#### ABOUT THIS EXERCISE
Each line of the data that mentions the string "unterstützt" needs to be identified and copied.

══ RECORDS FOR THIS EXERCISE

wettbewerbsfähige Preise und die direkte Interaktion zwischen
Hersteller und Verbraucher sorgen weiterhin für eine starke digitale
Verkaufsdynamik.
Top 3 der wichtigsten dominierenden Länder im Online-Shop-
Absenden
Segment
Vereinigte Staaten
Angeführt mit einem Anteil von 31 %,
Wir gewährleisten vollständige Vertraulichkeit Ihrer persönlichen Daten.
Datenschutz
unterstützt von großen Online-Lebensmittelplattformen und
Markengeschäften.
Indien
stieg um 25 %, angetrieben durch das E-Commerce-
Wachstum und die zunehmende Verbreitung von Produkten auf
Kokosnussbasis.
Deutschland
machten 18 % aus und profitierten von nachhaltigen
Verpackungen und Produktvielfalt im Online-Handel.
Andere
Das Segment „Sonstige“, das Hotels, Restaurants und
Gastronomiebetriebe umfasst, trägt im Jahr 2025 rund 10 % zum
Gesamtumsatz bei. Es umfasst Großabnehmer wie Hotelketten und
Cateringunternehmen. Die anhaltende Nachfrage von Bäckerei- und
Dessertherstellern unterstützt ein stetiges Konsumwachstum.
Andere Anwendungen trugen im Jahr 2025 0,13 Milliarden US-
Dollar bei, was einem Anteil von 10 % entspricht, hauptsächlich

════
══ RECORDS FOR THIS EXERCISE

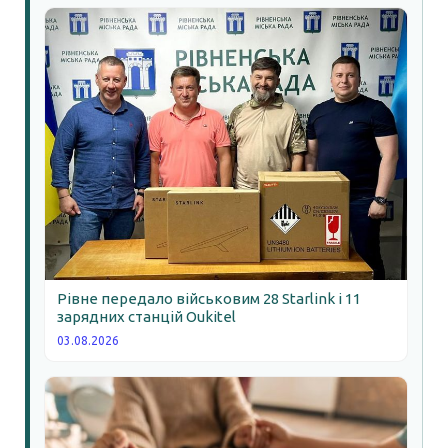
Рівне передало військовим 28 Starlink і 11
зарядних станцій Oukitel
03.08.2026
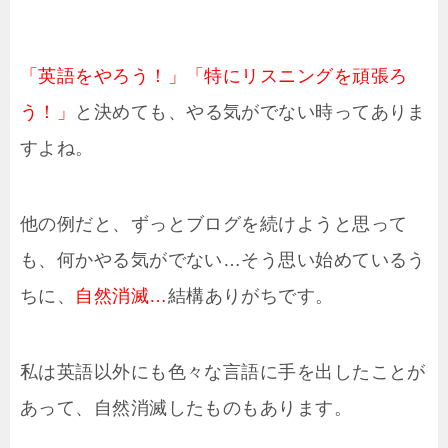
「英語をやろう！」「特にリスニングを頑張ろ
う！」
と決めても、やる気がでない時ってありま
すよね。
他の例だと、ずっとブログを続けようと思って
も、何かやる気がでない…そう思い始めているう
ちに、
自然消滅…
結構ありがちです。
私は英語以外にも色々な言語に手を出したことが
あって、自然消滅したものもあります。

════

#### PROBLEM SOLUTION
unterstützt von großen Online-Lebensmittelplattformen und
Dessertherstellern unterstützt ein stetiges Konsumwachstum.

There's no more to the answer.